"The golden age of the Web is coming to an end. Prepare for the Splinternet."
Thus announces Josh Bernoff in an interesting post about how new gadgets designed for surfing the Web -- our smartphones, e-readers, tablets and even TVs -- are fighting with each other to redefine how we access information online. But what is the "Splinternet" and why should the answer even matter to you?*
Let's take a step back and think about some of the new gadgets on the market. Smartphones and e-readers are not like laptops, where each computer lets you interact the same Web. For example, Apple iPad won't support Flash software, which supports most online videos. Ben Kunz of BusinessWeek suggests this is a blatant move to force iPad users to satisfy all their video cravings through Apple stores. Similarly, in the e-reader arms race, Apple, Sony and Amazon are competing with different libraries of books and products.
If the last 10 years were a heyday for open content on the Web, the next ten years could be the age of platforms. Today to reach the universe of new mobile browsers, you can't assume that your audience is using only a laptop to access the same version of your content. So it won't be enough to have just a magazine website. Instead you'll need a website and a Kindle App and an iPhone/iPad app and another app for another device that has a distinct audience and requires a specific template.
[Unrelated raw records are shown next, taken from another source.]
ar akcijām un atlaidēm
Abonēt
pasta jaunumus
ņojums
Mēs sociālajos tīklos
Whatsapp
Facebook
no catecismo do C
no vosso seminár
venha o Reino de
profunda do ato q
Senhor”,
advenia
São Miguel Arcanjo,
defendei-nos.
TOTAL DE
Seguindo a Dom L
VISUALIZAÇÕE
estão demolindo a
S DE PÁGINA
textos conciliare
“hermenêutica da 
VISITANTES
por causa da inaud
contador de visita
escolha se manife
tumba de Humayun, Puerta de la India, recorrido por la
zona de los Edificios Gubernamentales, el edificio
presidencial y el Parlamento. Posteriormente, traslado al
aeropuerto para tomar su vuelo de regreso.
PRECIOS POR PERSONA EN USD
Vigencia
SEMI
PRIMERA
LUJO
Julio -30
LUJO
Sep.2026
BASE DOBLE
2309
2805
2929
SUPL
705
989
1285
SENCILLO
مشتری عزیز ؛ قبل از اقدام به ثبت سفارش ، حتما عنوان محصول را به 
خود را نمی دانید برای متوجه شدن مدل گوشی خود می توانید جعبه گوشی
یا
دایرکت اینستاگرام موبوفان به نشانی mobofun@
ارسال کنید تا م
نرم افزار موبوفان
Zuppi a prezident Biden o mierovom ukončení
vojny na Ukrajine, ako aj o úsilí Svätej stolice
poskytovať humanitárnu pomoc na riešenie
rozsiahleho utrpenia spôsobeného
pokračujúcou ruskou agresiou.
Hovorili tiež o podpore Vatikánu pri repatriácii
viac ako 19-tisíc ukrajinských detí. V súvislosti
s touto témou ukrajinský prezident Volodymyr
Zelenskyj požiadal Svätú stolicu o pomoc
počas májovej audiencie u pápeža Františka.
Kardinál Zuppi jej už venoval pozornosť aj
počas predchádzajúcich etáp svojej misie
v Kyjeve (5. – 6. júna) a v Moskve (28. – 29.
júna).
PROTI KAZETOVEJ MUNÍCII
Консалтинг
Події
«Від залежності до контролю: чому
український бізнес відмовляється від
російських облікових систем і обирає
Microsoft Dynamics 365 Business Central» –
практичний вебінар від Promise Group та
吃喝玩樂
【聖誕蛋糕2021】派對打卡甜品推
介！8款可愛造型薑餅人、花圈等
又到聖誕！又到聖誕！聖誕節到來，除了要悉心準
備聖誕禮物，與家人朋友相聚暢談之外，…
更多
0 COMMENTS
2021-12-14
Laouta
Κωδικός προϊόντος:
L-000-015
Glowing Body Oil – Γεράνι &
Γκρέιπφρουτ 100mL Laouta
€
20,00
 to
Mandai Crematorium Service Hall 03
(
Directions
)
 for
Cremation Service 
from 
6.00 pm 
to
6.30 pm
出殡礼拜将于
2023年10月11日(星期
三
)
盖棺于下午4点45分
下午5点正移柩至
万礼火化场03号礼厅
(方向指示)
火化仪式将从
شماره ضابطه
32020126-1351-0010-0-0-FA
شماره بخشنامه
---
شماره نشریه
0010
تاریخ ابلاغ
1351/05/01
Kunz sums up the problem for content providers like this:
The device-portal tie-up isn't necessarily bad for consumers, who have plenty of choices for media consumption. But it creates a thorny puzzle for businesses striving to build audiences. How do you compete when your potential customers are using devices and content systems that lock one another out?
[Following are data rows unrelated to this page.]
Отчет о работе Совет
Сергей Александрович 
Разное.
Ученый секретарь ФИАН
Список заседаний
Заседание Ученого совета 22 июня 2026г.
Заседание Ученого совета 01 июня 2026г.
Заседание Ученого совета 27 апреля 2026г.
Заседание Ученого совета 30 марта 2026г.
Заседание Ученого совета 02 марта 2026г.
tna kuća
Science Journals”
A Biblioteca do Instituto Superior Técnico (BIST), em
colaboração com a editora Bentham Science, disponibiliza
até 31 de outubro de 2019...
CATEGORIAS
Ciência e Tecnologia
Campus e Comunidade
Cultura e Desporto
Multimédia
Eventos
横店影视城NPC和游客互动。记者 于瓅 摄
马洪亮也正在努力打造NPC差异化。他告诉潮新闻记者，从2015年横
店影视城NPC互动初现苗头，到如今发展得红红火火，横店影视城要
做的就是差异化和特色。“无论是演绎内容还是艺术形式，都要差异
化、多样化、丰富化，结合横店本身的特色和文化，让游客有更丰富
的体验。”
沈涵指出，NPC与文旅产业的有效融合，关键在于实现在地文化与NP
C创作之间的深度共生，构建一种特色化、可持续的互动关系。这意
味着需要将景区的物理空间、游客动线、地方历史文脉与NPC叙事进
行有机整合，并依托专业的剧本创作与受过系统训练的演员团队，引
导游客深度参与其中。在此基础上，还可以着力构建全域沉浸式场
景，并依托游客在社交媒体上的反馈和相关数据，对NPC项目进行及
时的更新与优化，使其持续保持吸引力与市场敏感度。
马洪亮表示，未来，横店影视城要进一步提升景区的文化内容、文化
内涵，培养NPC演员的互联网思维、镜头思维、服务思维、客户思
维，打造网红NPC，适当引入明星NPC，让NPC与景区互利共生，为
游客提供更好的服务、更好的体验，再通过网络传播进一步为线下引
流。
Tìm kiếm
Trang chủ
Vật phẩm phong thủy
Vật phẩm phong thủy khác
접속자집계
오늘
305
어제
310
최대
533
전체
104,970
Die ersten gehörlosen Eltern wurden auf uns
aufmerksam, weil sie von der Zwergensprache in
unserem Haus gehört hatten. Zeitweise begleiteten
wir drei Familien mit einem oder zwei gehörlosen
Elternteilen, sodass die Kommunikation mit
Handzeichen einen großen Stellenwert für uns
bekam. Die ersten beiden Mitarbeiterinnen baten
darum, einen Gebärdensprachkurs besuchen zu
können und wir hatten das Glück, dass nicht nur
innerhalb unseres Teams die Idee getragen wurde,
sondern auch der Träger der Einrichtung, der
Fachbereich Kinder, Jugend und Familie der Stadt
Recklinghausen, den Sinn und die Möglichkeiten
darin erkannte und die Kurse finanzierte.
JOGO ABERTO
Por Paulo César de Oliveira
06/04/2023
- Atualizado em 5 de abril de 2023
Let's bring this back to advertising, because money is at the heart of this platform battle. The first wave of the ad war was fought on a couple fronts, dominated by display ads on content pages and search ads on search pages. Google's great revenue revelation was that you could make a bazillion dollars selling online ads next to search results, because you're putting ads through an obvious filter: what the user wants to find. Google has parlayed that discovery into $23 billion business. It is the success story in advertising in the last five years.